Question about language ownership and data quality blame

laubonghaudoi · August 21, 2024, 6:38pm

I originally posted this question in the Matrix chat and I am posting here for more discussions: Does Mozzilla keep contact with the admins of each language ? Like, the person who originally proposed to add a language, and the one who are ultimately supposed to be responsible for the data quality assurance/website translations of that language?

I’m asking this question because, if we find a CV spilt of a language that is full of garbage, who should take the blame? Or there’s simply no ownership and we don’t care even if it’s full of garbage data?

Jessica replied in the Matrix chat that we will have some form of language community manager program to address data quality issues which I think is a good start. There are 129 languages in CV and it’s impossible for a single person or a single group to keep track of every language so there has to be some form of delegated ownership. What I have been envisioning is that we can have make the community manager program as a “language owner group”, where all data quality and language planning issues can be redirected to the owners of that language. These language owners have the power of approving translations of the website or cleaning up bad data.

This also brings up another question which is, when can we support bulk-removal of bad data, including text and recordings?
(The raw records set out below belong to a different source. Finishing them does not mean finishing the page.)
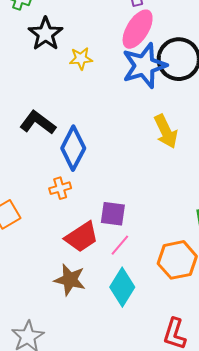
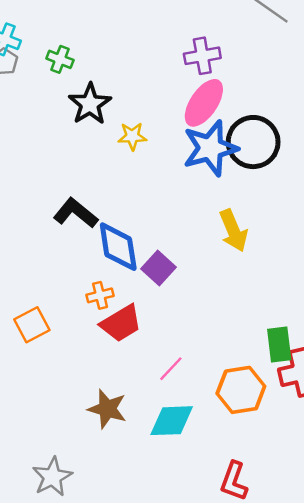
blue diamond: (73, 148) -> (118, 247), turned -39
purple square: (113, 214) -> (158, 268), moved, turned 32
red trapezoid: (82, 237) -> (121, 323), moved
cyan diamond: (122, 287) -> (172, 421), turned 54

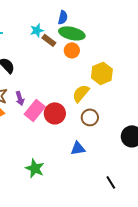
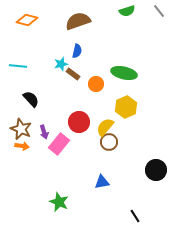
blue semicircle: (63, 17) -> (77, 51), moved
green ellipse: (72, 33) -> (124, 73), moved
red circle: (55, 113) -> (79, 122), moved
brown circle: (90, 117) -> (109, 142), moved

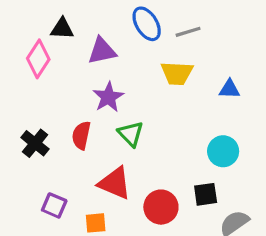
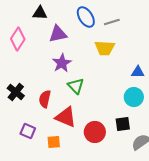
black triangle: (62, 29) -> (40, 13), moved
blue triangle: (229, 89) -> (138, 72), moved
red semicircle: (81, 135) -> (45, 99), moved

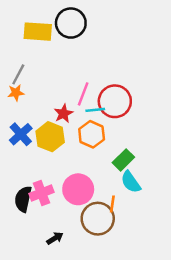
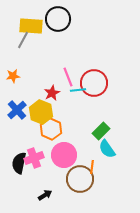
gray line: (18, 74) -> (23, 40), moved
pink line: (83, 94) -> (68, 77), turned -42
orange hexagon: (92, 134) -> (51, 129), moved

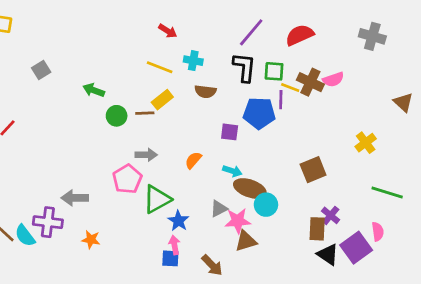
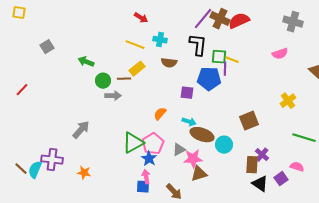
green square: (274, 71) -> (219, 57), moved
pink semicircle: (333, 79) -> (280, 54), moved
brown cross: (310, 82) -> (220, 19), moved
gray arrow: (146, 155) -> (113, 96), moved
pink pentagon: (127, 179) -> (153, 144), moved
gray arrow: (75, 198) -> (81, 130), moved, turned 132
cyan circle: (266, 205) -> (224, 145), moved
pink semicircle: (378, 232) -> (297, 167), turned -64
cyan semicircle: (25, 236) -> (35, 170), turned 60
purple square: (356, 248) -> (281, 179), size x0.6

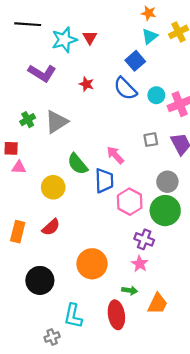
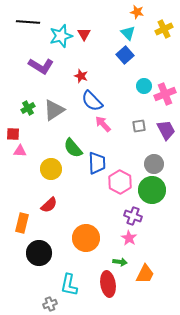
cyan triangle: (150, 36) -> (128, 33), moved, turned -35
blue semicircle: (125, 89) -> (92, 101), moved
pink arrow: (115, 155) -> (103, 124), moved
orange rectangle: (18, 232) -> (22, 223), moved

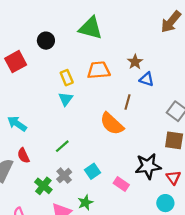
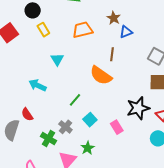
yellow rectangle: (67, 78) -> (43, 30), moved
blue triangle: (147, 79) -> (126, 32), turned -32
cyan arrow: (17, 124) -> (38, 85), moved
green line: (62, 146) -> (75, 100), moved
pink rectangle: (121, 184) -> (117, 127), turned 32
By removal I am not saying deleting because I know the unique hash id stuff, but blacklisting sentences and making sure that they don’t get into the released set is definitely feasible. It has been a while since we first pointed out data quality issues in many languages. These quality issues keep accumulating and will eventually make the dataset unusable.
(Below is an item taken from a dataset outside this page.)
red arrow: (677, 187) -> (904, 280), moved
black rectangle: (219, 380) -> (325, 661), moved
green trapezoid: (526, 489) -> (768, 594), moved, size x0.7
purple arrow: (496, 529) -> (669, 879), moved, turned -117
gina · August 26, 2024, 8:48am

Thank you for raising this issues and concerns. As @jesslynnrose mentioned in the Matrix channel, we’re working on reinstating the language reps program, where each language will have its own representative. I’ll also discuss the “language owner group” idea with our team, product manager, and director to get their feedback. Regarding the bulk removal of bad data, I’ll bring this up with the engineering team. Have you filed this as a feature request on GitHub?

laubonghaudoi · August 28, 2024, 8:30pm

Thanks Gina! No this is not a feature request, but more like a discussion. I want to hear what the Common Voice leadership think about this. Is it required to file an issue on GitHub?

bozden · August 31, 2024, 2:10pm

So, if this is seen as a discussion, let me phrase some ideas and points from our past experience:

I’m thrilled to hear that some sort of Language Representative program will be re-instated. But it should not be left as a name, but be executed. Which might include:
- Regular meetings (every 1-2 months across the year, probably 2 sessions to cover all timezones - more than 2 sessions left us with very few participants sometimes)
- In some of these meetings, also the larger team should join, e.g. to discuss problems and/or ideas in linguistics, webapp, datasets, etc. I think 2 per year will be fine, e.g. one to speak on the plans for the next year, the second for the alpha/beta feedback.
- Meetings should be recorded, viewable by other LRs who could not join. One also would need shared meeting minutes, itinerary, ideas shared and decisions etc… We’ve been doing these through shared Google Documents (sometimes used like a shared-white-board), later edited by the moderator - which worked fine.
CV is for dataset creation, mainly for ASR. Some lead contributors might be working in ASR area, some might be linguists, but especially for minority languages, people are here to re-vitalize their language, so their “knowledge” in these areas might be limited. They have a great strength thou: Being “the” person who does know that language natively. So, it might be good to invite as many people as possible (even push them) to be a LR would be a good idea, for all released and upcoming languages.
Form a matrix group for LRs for continued discussion. Meetings should be more to the topic (with pre-written agenda).
But LRs are not enough: Languages need a lead team (like a language board), they should perform campaigns to reach wider volunteers, create sub-projects for data quality, etc.
Among the LRs, sub-groups can be formed. E.g. volunteers to help newcomers in 1-to-1 sessions, presentations for case studies, Q&A sessions etc. The emphasis here is: Communities (and LRs) should be the locomotives for these kind of actions, where MCV will be the facilitator.
The main problem CV has: Dedication. There are many languages proposed, with zero progress. Also many people join here for their projects and move away after sometime. So, there should be replacement-LRs, better teams as proposed above.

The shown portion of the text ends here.